**WORK REQUEST:**
Transcribe word for word the section of the records below that opens with the line containing "Плащи и тренчи" and closes with the line containing "ジャック ダニエル ブラッ"; drop every picture.

[Source data]
• • • • • • •

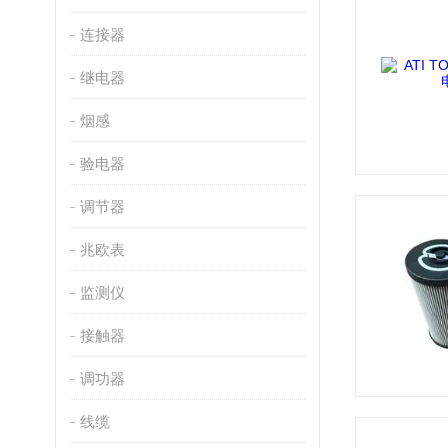
连接器
继电器
烟感
验电器
调节器
兆欧表
监测仪
接触器
调功器
线缆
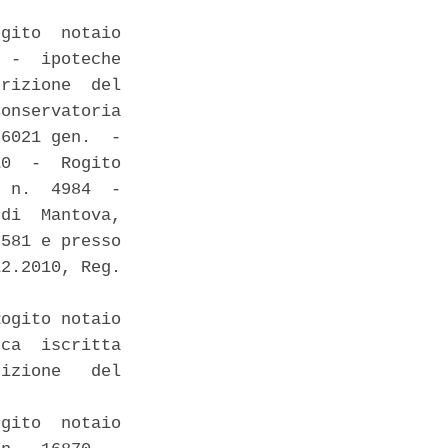
gito  notaio

 -  ipoteche

rizione  del

onservatoria

6021 gen.  -

0  -  Rogito

 n.  4984  -

di  Mantova,

581 e presso

2.2010, Reg.

ogito notaio

ca  iscritta

izione   del

gito  notaio
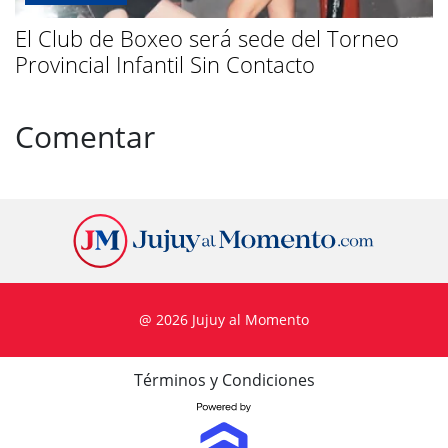
El Club de Boxeo será sede del Torneo
Provincial Infantil Sin Contacto
Comentar
@ 2026 Jujuy al Momento
Términos y Condiciones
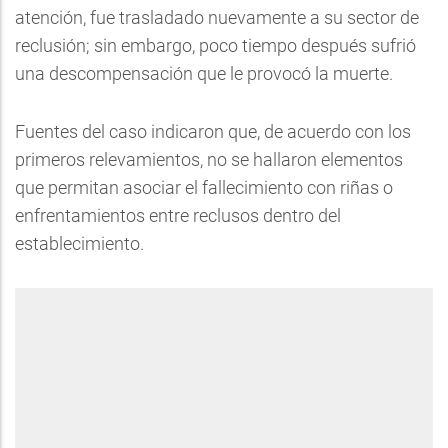
atención, fue trasladado nuevamente a su sector de
reclusión; sin embargo, poco tiempo después sufrió
una descompensación que le provocó la muerte.
Fuentes del caso indicaron que, de acuerdo con los
primeros relevamientos, no se hallaron elementos
que permitan asociar el fallecimiento con riñas o
enfrentamientos entre reclusos dentro del
establecimiento.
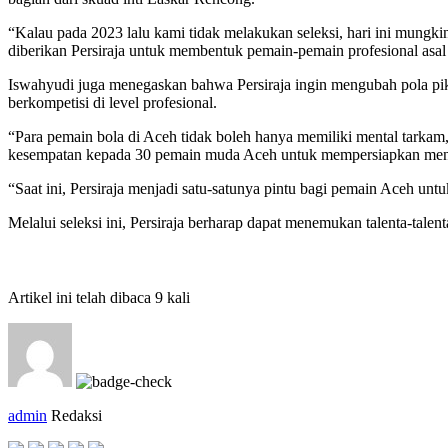
“Kalau pada 2023 lalu kami tidak melakukan seleksi, hari ini mung
diberikan Persiraja untuk membentuk pemain-pemain profesional asal
Iswahyudi juga menegaskan bahwa Persiraja ingin mengubah pola piki
berkompetisi di level profesional.
“Para pemain bola di Aceh tidak boleh hanya memiliki mental tarkam, 
kesempatan kepada 30 pemain muda Aceh untuk mempersiapkan mental
“Saat ini, Persiraja menjadi satu-satunya pintu bagi pemain Aceh unt
Melalui seleksi ini, Persiraja berharap dapat menemukan talenta-tale
Artikel ini telah dibaca 9 kali
admin
Redaksi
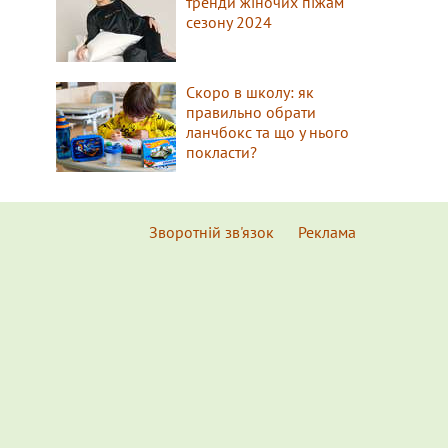
тренди жіночих піжам
сезону 2024
Скоро в школу: як
правильно обрати
ланчбокс та що у нього
покласти?
Зворотній зв'язок
Реклама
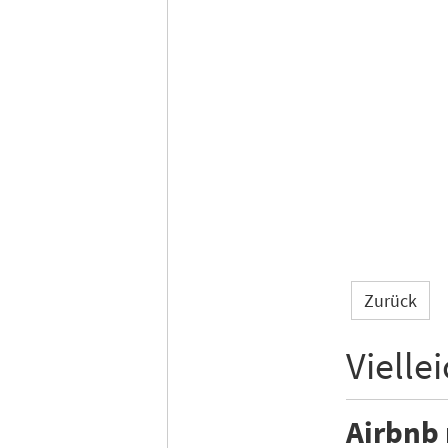
Zurück
Vielle
Airbnb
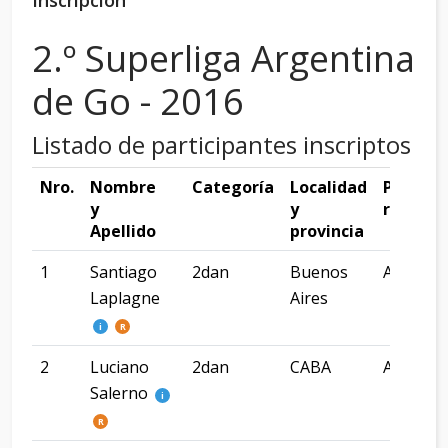
Inscripción
2.º Superliga Argentina
de Go - 2016
Listado de participantes inscriptos
Nro.
Nombre
Categoría
Localidad
País de
y
y
residen
Apellido
provincia
1
Santiago
2dan
Buenos
Argenti
Laplagne
Aires
i
R
2
Luciano
2dan
CABA
Argenti
Salerno
i
R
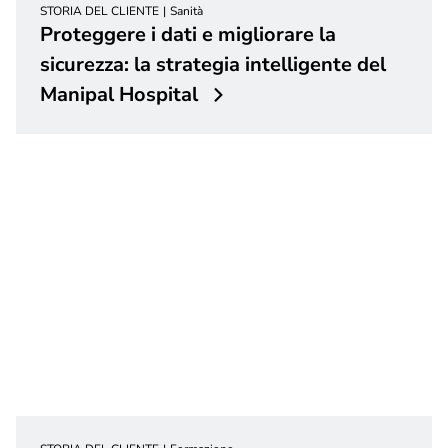
STORIA DEL CLIENTE
Sanità
Proteggere i dati e migliorare la
sicurezza: la strategia intelligente del
Manipal Hospital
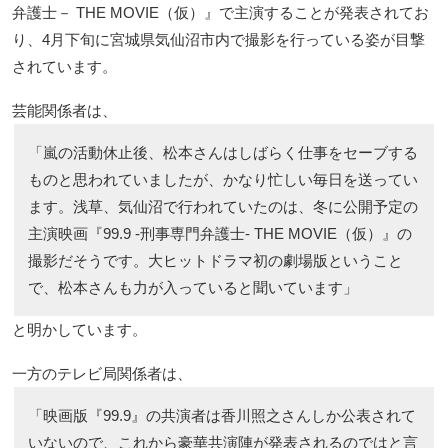
弁護士－ THE MOVIE（仮）』で主演することが発表されてお
り、4月下旬に宮城県気仙沼市内で撮影を行っている姿が目撃
されています。
芸能関係者は、
「嵐の活動休止後、松本さんはしばらく仕事をセーブする
ものと思われていましたが、かなり忙しい毎日を送ってい
ます。浅草、気仙沼で行われていたのは、冬に公開予定の
主演映画『99.9 -刑事専門弁護士- THE MOVIE（仮）』の
撮影だそうです。大ヒットドラマ初の劇場版ということ
で、松本さんも力が入っていると聞いています」
と明かしています。
一方のテレビ局関係者は、
「映画版『99.9』の共演者は香川照之さんしか公表されて
いないので、これから豪華共演陣が発表されるのではと言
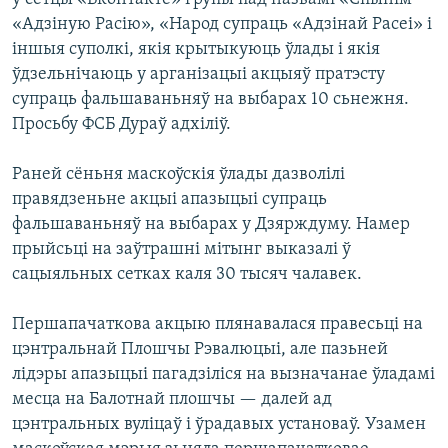
«Адзіную Расію», «Народ супраць «Адзінай Расеі» і
іншыя суполкі, якія крытыкуюць ўлады і якія
ўдзельнічаюць у арганізацыі акцыяў пратэсту
супраць фальшаваньняў на выбарах 10 сьнежня.
Просьбу ФСБ Дураў адхіліў.
Раней сёньня маскоўскія ўлады дазволілі
правядзеньне акцыі апазыцыі супраць
фальшаваньняў на выбарах у Дзярждуму. Намер
прыйсьці на заўтрашні мітынг выказалі ў
сацыяльных сетках каля 30 тысяч чалавек.
Першапачаткова акцыю плянавалася правесьці на
цэнтральнай Плошчы Рэвалюцыі, але пазьней
лідэры апазыцыі пагадзіліся на вызначанае ўладамі
месца на Балотнай плошчы — далей ад
цэнтральных вуліцаў і ўрадавых установаў. Узамен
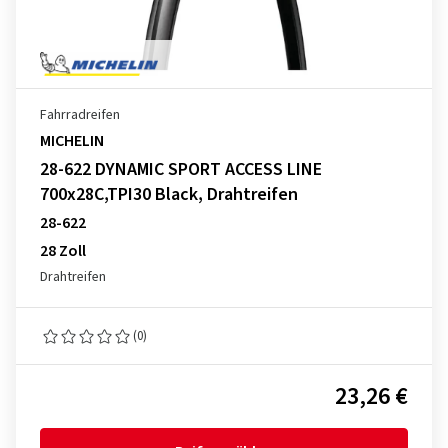
Fahrradreifen
MICHELIN
28-622 DYNAMIC SPORT ACCESS LINE
700x28C,TPI30 Black, Drahtreifen
28-622
28 Zoll
Drahtreifen
(0)
23,26 €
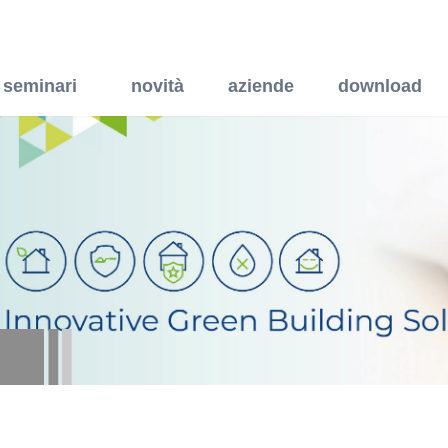
- Porta interna ad un'a
seminari
novità
aziende
download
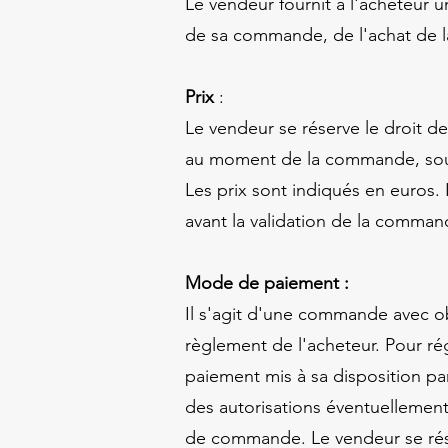
Le vendeur fournit à l'acheteur
de sa commande, de l'achat de la 
Prix
:
Le vendeur se réserve le droit de
au moment de la commande, sous 
Les prix sont indiqués en euros. 
avant la validation de la comma
Mode de paiement :
Il s'agit d'une commande avec o
règlement de l'acheteur. Pour r
paiement mis à sa disposition par
des autorisations éventuellement 
de commande. Le vendeur se rése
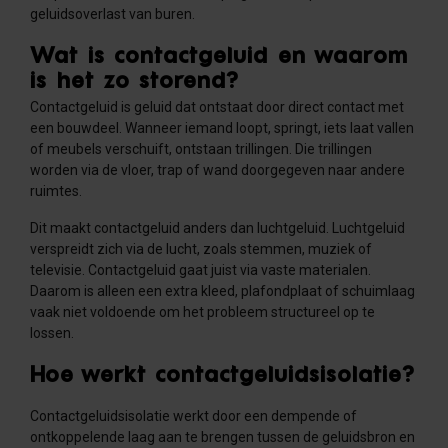
geluidsoverlast van buren.
Wat is contactgeluid en waarom
is het zo storend?
Contactgeluid is geluid dat ontstaat door direct contact met
een bouwdeel. Wanneer iemand loopt, springt, iets laat vallen
of meubels verschuift, ontstaan trillingen. Die trillingen
worden via de vloer, trap of wand doorgegeven naar andere
ruimtes.
Dit maakt contactgeluid anders dan luchtgeluid. Luchtgeluid
verspreidt zich via de lucht, zoals stemmen, muziek of
televisie. Contactgeluid gaat juist via vaste materialen.
Daarom is alleen een extra kleed, plafondplaat of schuimlaag
vaak niet voldoende om het probleem structureel op te
lossen.
Hoe werkt contactgeluidsisolatie?
Contactgeluidsisolatie werkt door een dempende of
ontkoppelende laag aan te brengen tussen de geluidsbron en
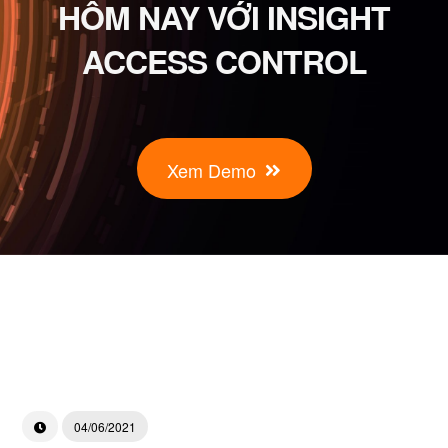
HÔM NAY VỚI INSIGHT
ACCESS CONTROL
Xem Demo
04/06/2021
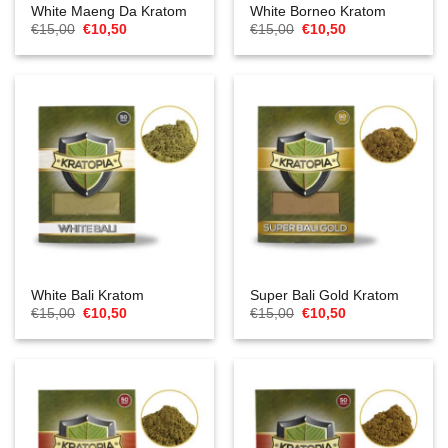
White Maeng Da Kratom
White Borneo Kratom
Ursprünglicher
Aktueller
Ursprünglicher
Aktueller
€
15,00
€
10,50
€
15,00
€
10,50
Preis
Preis
Preis
Preis
war:
ist:
war:
ist:
€15,00
€10,50.
€15,00
€10,50.
White Bali Kratom
Super Bali Gold Kratom
Ursprünglicher
Aktueller
Ursprünglicher
Aktueller
€
15,00
€
10,50
€
15,00
€
10,50
Preis
Preis
Preis
Preis
war:
ist:
war:
ist:
€15,00
€10,50.
€15,00
€10,50.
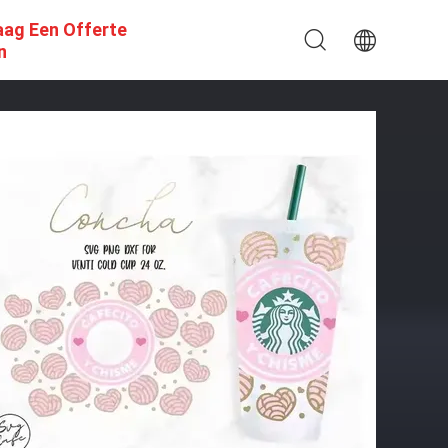
aag Een Offerte
n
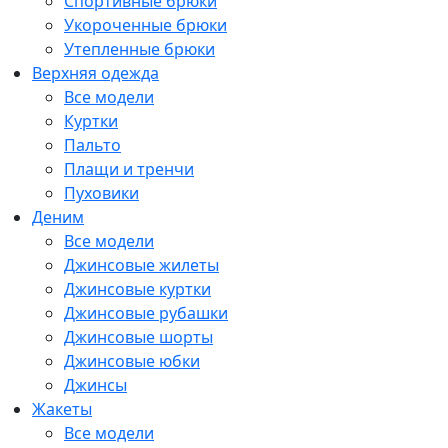
Спортивные брюки
Укороченные брюки
Утепленные брюки
Верхняя одежда
Все модели
Куртки
Пальто
Плащи и тренчи
Пуховики
Деним
Все модели
Джинсовые жилеты
Джинсовые куртки
Джинсовые рубашки
Джинсовые шорты
Джинсовые юбки
Джинсы
Жакеты
Все модели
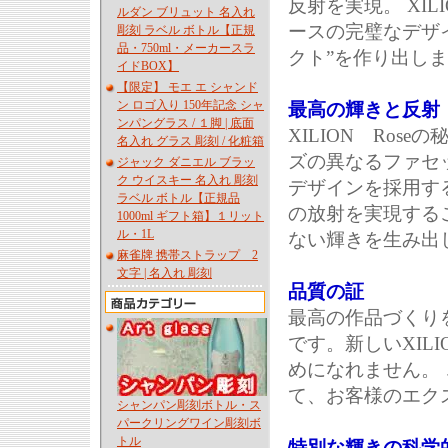
反射を実現。 XI
ルダン ブリュット 名入れ
ースの完璧なデザイ
彫刻 ラベル ボトル【正規
品・750ml・メーカースラ
クト”を作り出し
イドBOX】
【限定】 モエ エ シャンド
ン ロゴ入り 150年記念 シャ
最高の輝きと反射
ンパングラス / １脚 | 底面
XILION Ro
名入れ グラス 彫刻 / 化粧箱
ズの異なるファセ
ジャック ダニエル ブラッ
ク ウイスキー 名入れ 彫刻
デザインを採用す
ラベル ボトル【正規品
の放射を実現するこ
1000ml ギフト箱】１リット
ル・1L
ない輝きを生み出
麻雀牌 携帯ストラップ 2
文字 | 名入れ 彫刻
品質の証
最高の作品づくり
です。新しいXIL
めになれません。
て、お客様のエク
シャンパン彫刻ボトル・ス
パークリングワイン彫刻ボ
トル
特別な輝きの科学的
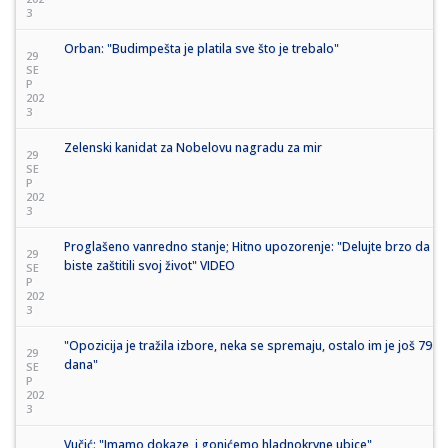
3
Orban: "Budimpešta je platila sve što je trebalo"
29
SE
P
202
3
Zelenski kanidat za Nobelovu nagradu za mir
29
SE
P
202
3
Proglašeno vanredno stanje; Hitno upozorenje: "Delujte brzo da
29
biste zaštitili svoj život" VIDEO
SE
P
202
3
"Opozicija je tražila izbore, neka se spremaju, ostalo im je još 79
29
dana"
SE
P
202
3
Vučić: "Imamo dokaze, i gonićemo hladnokrvne ubice"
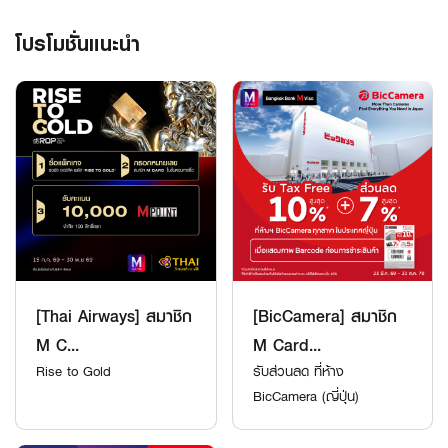
โปรโมชั่นแนะนำ
[Thai Airways] สมาชิก
[BicCamera] สมาชิก
M C...
M Card...
Rise to Gold
รับส่วนลด ที่ห้าง
BicCamera (ญี่ปุ่น)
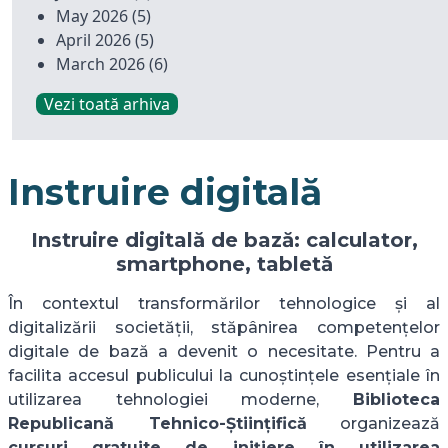
May 2026
(5)
April 2026
(5)
March 2026
(6)
Vezi toată arhiva
Instruire digitală
Instruire digitală de bază: calculator,
smartphone, tabletă
În contextul transformărilor tehnologice și al
digitalizării societății, stăpânirea competențelor
digitale de bază a devenit o necesitate. Pentru a
facilita accesul publicului la cunoștințele esențiale în
utilizarea tehnologiei moderne,
Biblioteca
Republicană Tehnico-Științifică
organizează
cursuri gratuite de inițiere în utilizarea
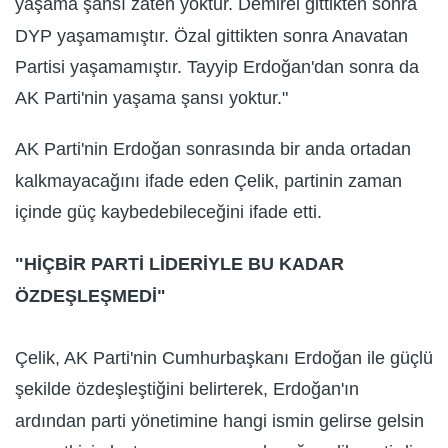
yaşama şansı zaten yoktur. Demirel gittikten sonra
DYP yaşamamıştır. Özal gittikten sonra Anavatan
Partisi yaşamamıştır. Tayyip Erdoğan'dan sonra da
AK Parti'nin yaşama şansı yoktur."
AK Parti'nin Erdoğan sonrasında bir anda ortadan
kalkmayacağını ifade eden Çelik, partinin zaman
içinde güç kaybedebileceğini ifade etti.
"HİÇBİR PARTİ LİDERİYLE BU KADAR
ÖZDEŞLEŞMEDİ"
Çelik, AK Parti'nin Cumhurbaşkanı Erdoğan ile güçlü
şekilde özdeşleştiğini belirterek, Erdoğan'ın
ardından parti yönetimine hangi ismin gelirse gelsin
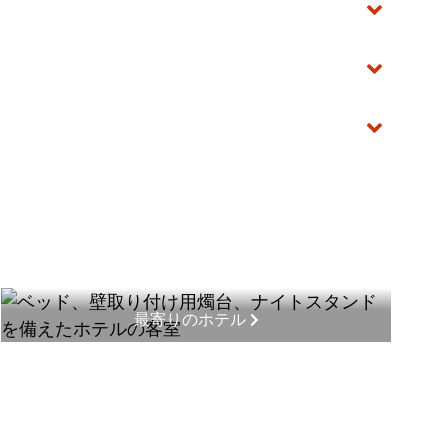
最寄りのホテル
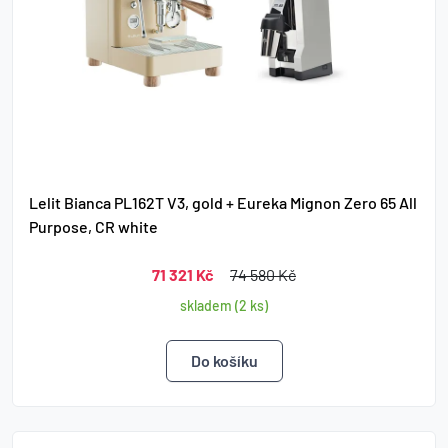
Lelit Bianca PL162T V3, gold + Eureka Mignon Zero 65 All
Purpose, CR white
71 321 Kč
74 580 Kč
skladem (2 ks)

• • • • • • •

**FINISHED TASK:**
Плащи и тренчи
Пуховики
Деним
Все модели
Джинсовые жилеты
Джинсовые куртки
Джинсовые рубашки
Джинсовые шорты
Джинсовые юбки
Джинсы
Жакеты
Все модели
反射を実現。 XI
ルダン ブリュット 名入れ
ースの完璧なデザイ
彫刻 ラベル ボトル【正規
品・750ml・メーカースラ
クト”を作り出し
イドBOX】
【限定】 モエ エ シャンド
ン ロゴ入り 150年記念 シャ
最高の輝きと反射
ンパングラス / １脚 | 底面
XILION Ro
名入れ グラス 彫刻 / 化粧箱
ズの異なるファセ
ジャック ダニエル ブラッ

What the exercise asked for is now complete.